Neuroinflammation is an inflammatory response in which the homeostasis of the central nervous system (CNS) is disrupted. It is a hot topic in contemporary neuroscience [1]. This inflammatory response may be caused by different etiologies, such as intracranial trauma and infection. The timely identification of pro-inflammatory factors in CNS disease is a key breakthrough point in the treatment of these disorders. Neuroinflammation involves many signaling pathway proteins, receptors and a variety of cells. CUSABIO collects and lists the related molecules/targets of blood-brain barrier permeability, click to see all the related molecules/targets and research reagents of them.
Neurinflammation, also known as neurological inflammation, is a condition in which the brain is inflamed initiated in response to a variety of cues, including infection, traumatic brain injury, toxic metabolites, or autoimmunity. It is central to the common pathology of several acute and chronic brain diseases, including Parkinson's disease, Alzheimer's disease, Amyotrophic lateral sclerosis and Huntington disease [2].
Differing from peripheral inflammation, neuroinflammation is a term used to describe the broad range of immune responses of the central nervous system. Peripheral inflammation triggers a neuroinflammatory response involving blood–brain (BBB) barrier, glia and neurons [3]. If the blood-brain barrier is compromised, harmful substances can enter the brain's fragile environment. This process is called "leaky brain syndrome", and once these substances enter the brain's environment, they activate microglia cells that cause inflammation. Symptoms of neurological inflammation are varied. The main symptoms include slowed metabolism/weight gain, cognitive disorders, diabetes, mood disorders and low energy/fatigue.

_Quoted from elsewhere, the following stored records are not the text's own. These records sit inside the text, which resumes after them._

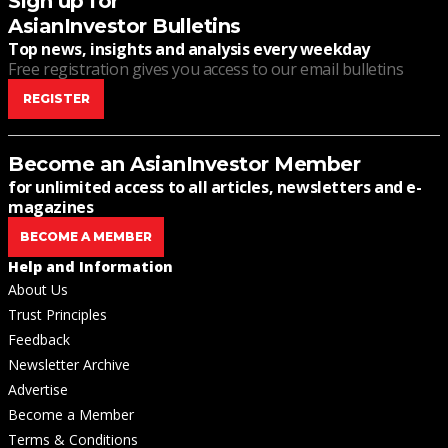
Sign up for
AsianInvestor Bulletins
Top news, insights and analysis every weekday
Free registration gives you access to our email bulletins
REGISTER
Become an AsianInvestor Member
for unlimited access to all articles, newsletters and e-
magazines
BECOME A MEMBER
Help and Information
About Us
Trust Principles
Feedback
Newsletter Archive
Advertise
Become a Member
Terms & Conditions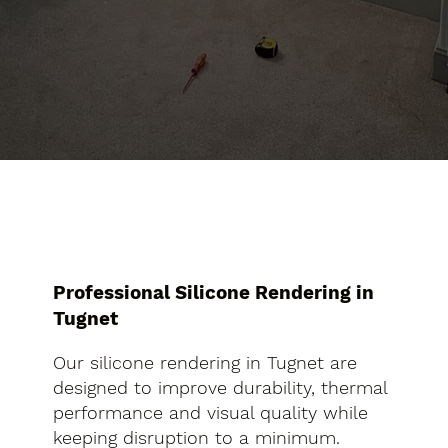
Professional Silicone Rendering in
Tugnet
Our silicone rendering in Tugnet are
designed to improve durability, thermal
performance and visual quality while
keeping disruption to a minimum.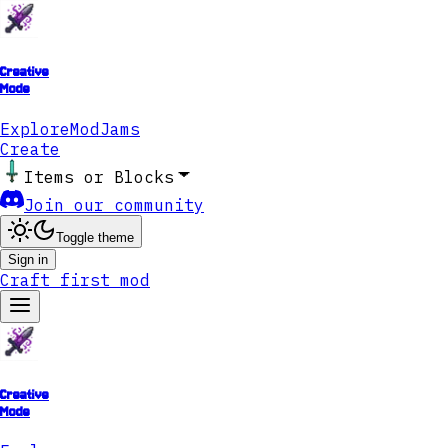
Creative
Mode
Explore
ModJams
Create
Items or Blocks
Join our community
Toggle theme
Sign in
Craft first mod
Creative
Mode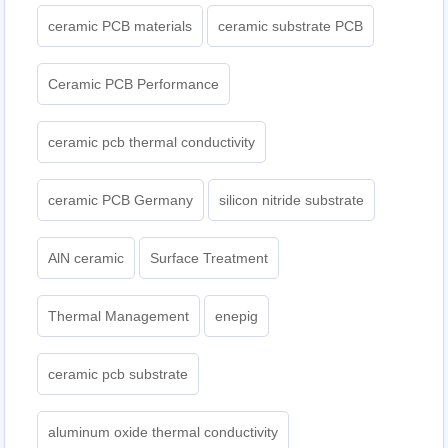
ceramic PCB materials
ceramic substrate PCB
Ceramic PCB Performance
ceramic pcb thermal conductivity
ceramic PCB Germany
silicon nitride substrate
AlN ceramic
Surface Treatment
Thermal Management
enepig
ceramic pcb substrate
aluminum oxide thermal conductivity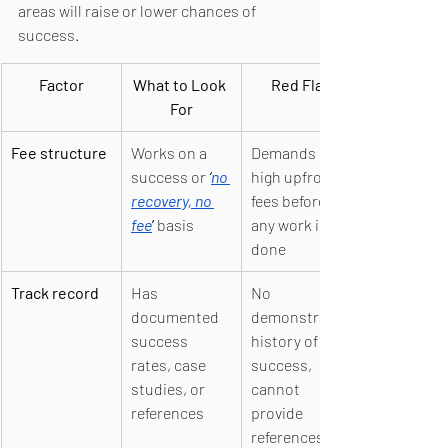
areas will raise or lower chances of 
success.
Factor
What to Look 
Red Flag
For
Fee structure
Works on a 
Demands 
success or 
‘
no 
high upfront 
recovery, no 
fees before 
fee
’ 
basis
any work is 
done
Track record
Has 
No 
documented 
demonstrable 
success 
history of 
rates, case 
success, 
studies, or 
cannot 
references
provide 
references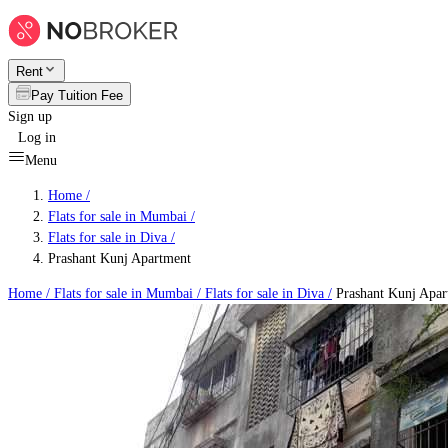
Rent
Pay Tuition Fee
Sign up
Log in
Menu
Home /
Flats for sale in Mumbai
/
Flats for sale in Diva
/
Prashant Kunj Apartment
Home /
Flats for sale in Mumbai
/
Flats for sale in Diva
/
Prashant Kunj Apar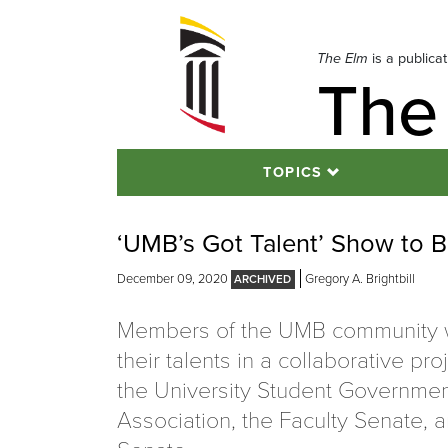
Skip
to
navigation
The Elm
is a publica
The
Skip
to
content
TOPICS
‘UMB’s Got Talent’ Show to B
December 09, 2020
Gregory A. Brightbill
Members of the UMB community wi
their talents in a collaborative pr
the University Student Governme
Association, the Faculty Senate, a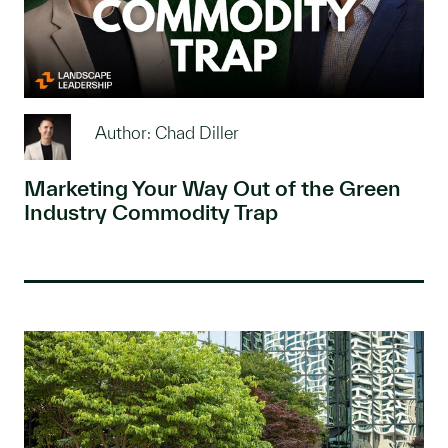
Author: Chad Diller
Marketing Your Way Out of the Green
Industry Commodity Trap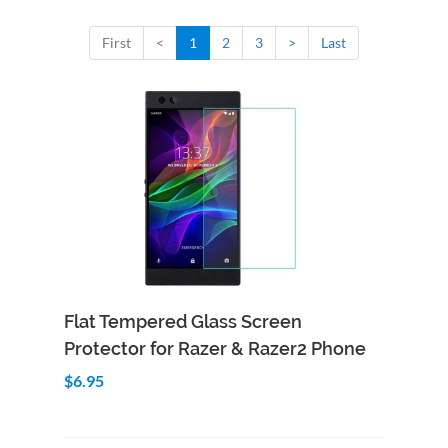
First
<
1
2
3
>
Last
Add to Cart
Quick View
Flat Tempered Glass Screen
Protector for Razer & Razer2 Phone
$6.95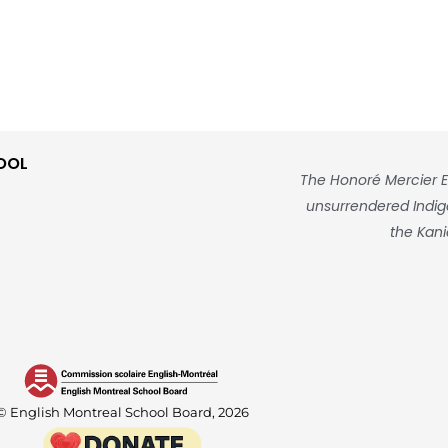
OOL
The Honoré Mercier E
unsurrendered Indigen
the Kani
© English Montreal School Board, 2026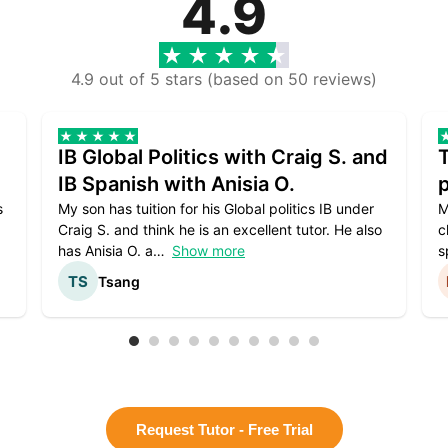
4.9
4.9 out of 5 stars (based on 50 reviews)
IB Global Politics with Craig S. and
IB Spanish with Anisia O.
p
s
My son has tuition for his Global politics IB under
M
Craig S. and think he is an excellent tutor. He also
c
has Anisia O. a
Show more
s
Tsang
Request Tutor - Free Trial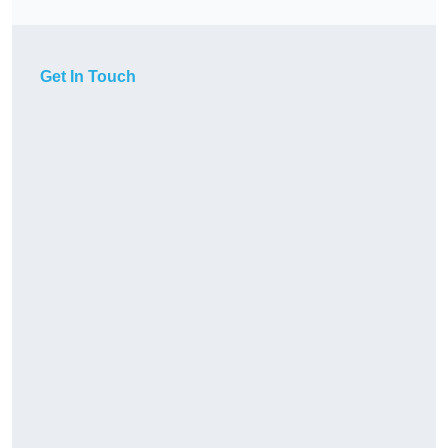
Get In Touch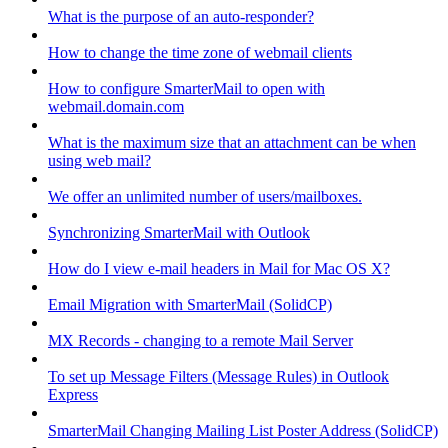
What is the purpose of an auto-responder?
How to change the time zone of webmail clients
How to configure SmarterMail to open with
webmail.domain.com
What is the maximum size that an attachment can be when
using web mail?
We offer an unlimited number of users/mailboxes.
Synchronizing SmarterMail with Outlook
How do I view e-mail headers in Mail for Mac OS X?
Email Migration with SmarterMail (SolidCP)
MX Records - changing to a remote Mail Server
To set up Message Filters (Message Rules) in Outlook
Express
SmarterMail Changing Mailing List Poster Address (SolidCP)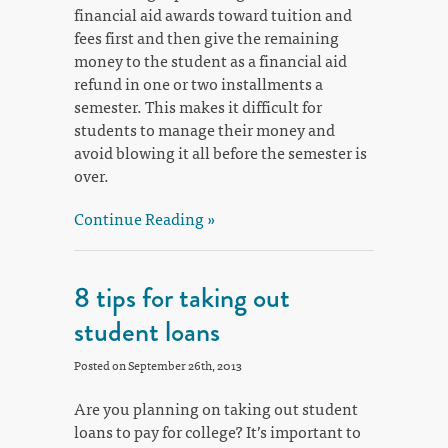
financial aid awards toward tuition and
fees first and then give the remaining
money to the student as a financial aid
refund in one or two installments a
semester. This makes it difficult for
students to manage their money and
avoid blowing it all before the semester is
over.
Continue Reading »
8 tips for taking out
student loans
Posted on September 26th, 2013
Are you planning on taking out student
loans to pay for college? It’s important to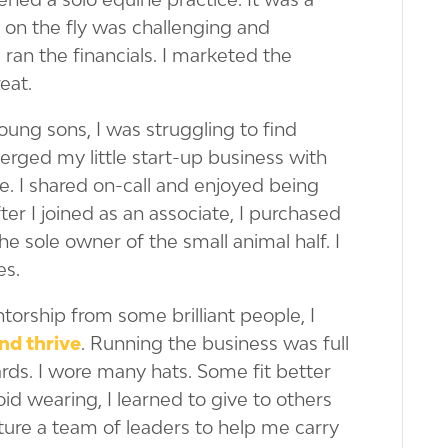
s on the fly was challenging and
 ran the financials. I marketed the
reat.
ung sons, I was struggling to find
merged my little start-up business with
e. I shared on-call and enjoyed being
after I joined as an associate, I purchased
the sole owner of the small animal half. I
es.
orship from some brilliant people, I
nd thrive
. Running the business was full
wards. I wore many hats. Some fit better
oid wearing, I learned to give to others
ure a team of leaders to help me carry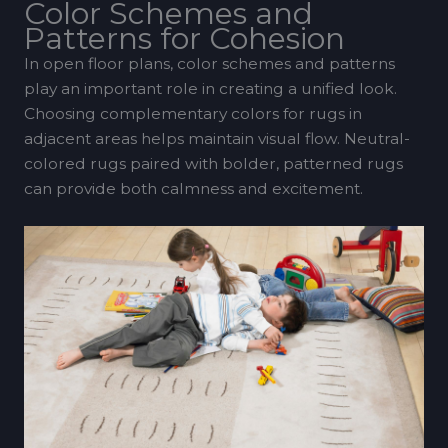
Color Schemes and
Patterns for Cohesion
In open floor plans, color schemes and patterns
play an important role in creating a unified look.
Choosing complementary colors for rugs in
adjacent areas helps maintain visual flow. Neutral-
colored rugs paired with bolder, patterned rugs
can provide both calmness and excitement.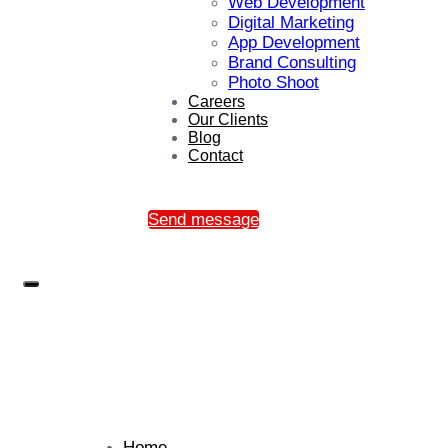
Web Development
Digital Marketing
App Development
Brand Consulting
Photo Shoot
Careers
Our Clients
Blog
Contact
Send message
Home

For the past decades years, increasing number of studies have advanced the mechanism of neuroinflammation and its role in neurodegeneration. Studies from epidemiologic, clinical and animal models also contributed in the various new mechanisms of neuroinflammation. The figure 1 shows various factors affecting the process of neuroinflammation which subsequently leads to the neurodegeneration. Among of them, it is becoming clear that activation of microglia and astroglia and the attendant expression of proinflammatory cytokines and chemokines often are associated with disease-, trauma-, and toxicant-induced damage to the CNS.
Figure 1. Emerging concepts affecting neuroinflammation
*This diagram is derived from reference 2.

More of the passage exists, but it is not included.